KINGSTON, Jamaica - Over the next two years, Jamaica is likely to attain debt levels lower than at any time in the last 50 years, says Minister of Finance and the Public Service, Dr Nigel Clarke.
The Minister was closing the 2023/24 Budget Debate in the House of Representatives, on Tuesday.
“We have to keep on the trajectory to get there, but if we keep on it, we are likely to get to a point where debt levels are lower than any point in the last 50 years,” Dr Clarke said.
The Minister noted that the 30-year odyssey of Financial Sector Adjustment Company (Finsac), and the longer arc of high debt over 50 years have taught the country a lesson that “it is easy to put debt on and very hard to take it off,” adding that a “single policy can add mountains of debt”.
“What that does is strangle the chances of generations, as servicing interest on top of interest over half a century has robbed generations of opportunities for a better life.
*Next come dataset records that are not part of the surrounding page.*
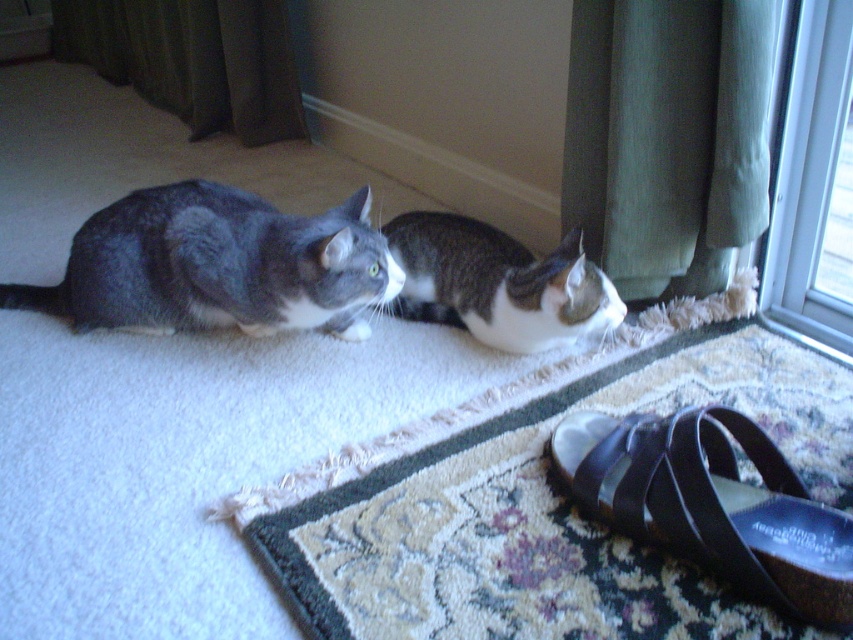 Consider the image. Which is below, gray fur cat at left or transparent glass door at upper right?

gray fur cat at left is below.

Where is `gray fur cat at left`? gray fur cat at left is located at coordinates (218, 266).

Who is positioned more to the left, green fabric curtain at upper right or green fabric curtain at upper left?

From the viewer's perspective, green fabric curtain at upper left appears more on the left side.

Between point (704, 144) and point (291, 64), which one is positioned behind?

Positioned behind is point (291, 64).

This screenshot has height=640, width=853. I want to click on green fabric curtain at upper right, so click(666, 134).

Does green fabric curtain at upper left have a lesser height compared to transparent glass door at upper right?

No.

Is point (265, 93) positioned behind point (807, 134)?

Yes, point (265, 93) is behind point (807, 134).

Image resolution: width=853 pixels, height=640 pixels. I want to click on green fabric curtain at upper left, so click(x=192, y=60). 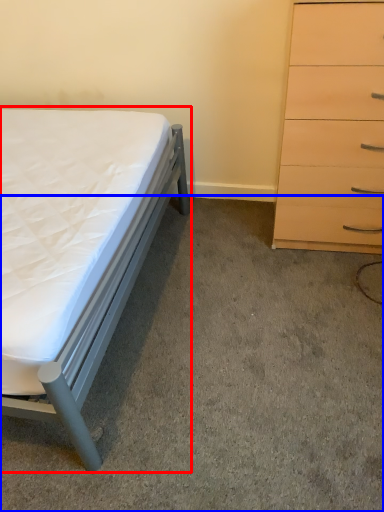 Question: Among these objects, which one is farthest to the camera, bed (highlighted by a red box) or concrete (highlighted by a blue box)?

Choices:
 (A) bed
 (B) concrete

Answer: (B) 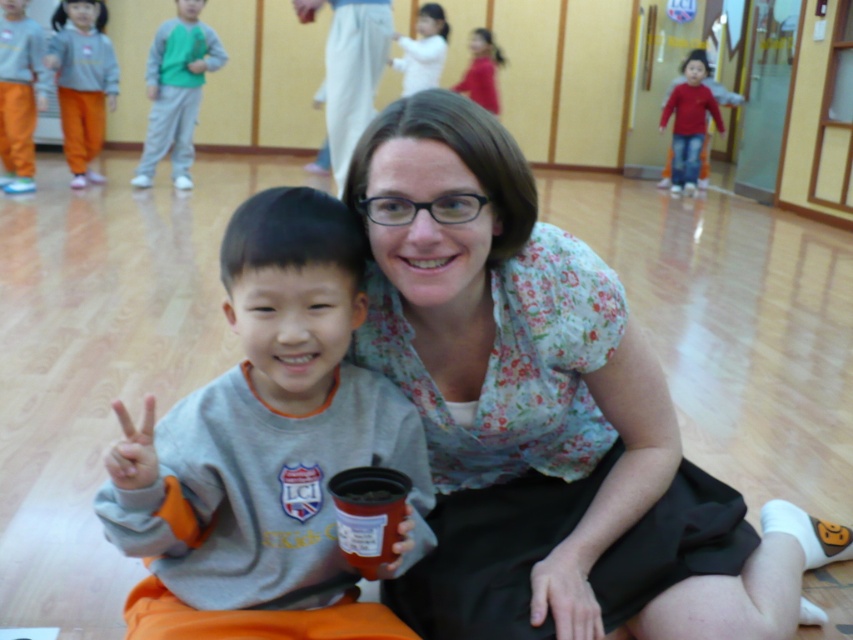 Question: Among these objects, which one is farthest from the camera?

Choices:
 (A) white matte shirt at upper center
 (B) orange sweatpants at left
 (C) orange cotton pants at left
 (D) red cotton sweater at upper right

Answer: (D)

Question: Which point appears farthest from the camera in this image?

Choices:
 (A) (189, 93)
 (B) (596, 330)
 (C) (428, 49)

Answer: (C)

Question: In this image, where is floral fabric blouse at center located relative to orange cotton pants at left?

Choices:
 (A) right
 (B) left

Answer: (A)

Question: Which of the following is the closest to the observer?

Choices:
 (A) floral fabric blouse at center
 (B) orange sweatpants at left
 (C) red cotton sweater at upper right

Answer: (A)

Question: Can you confirm if orange cotton pants at left is positioned to the right of white matte shirt at upper center?

Choices:
 (A) yes
 (B) no

Answer: (B)

Question: Is orange cotton pants at left in front of white matte shirt at upper center?

Choices:
 (A) no
 (B) yes

Answer: (B)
And high debt has made economic crises worse, economic shocks more severe and has reduced the fiscal space and flexibility needed to respond to economic shocks,” Dr Clarke stated.
The Minister noted that this has forced Jamaica into lengthy decades-long periods of economic recovery that have impeded the country’s social, economic and national development.
Finsac, is an entity that was established by the Jamaican government to address the financial sector crisis in the 1990s.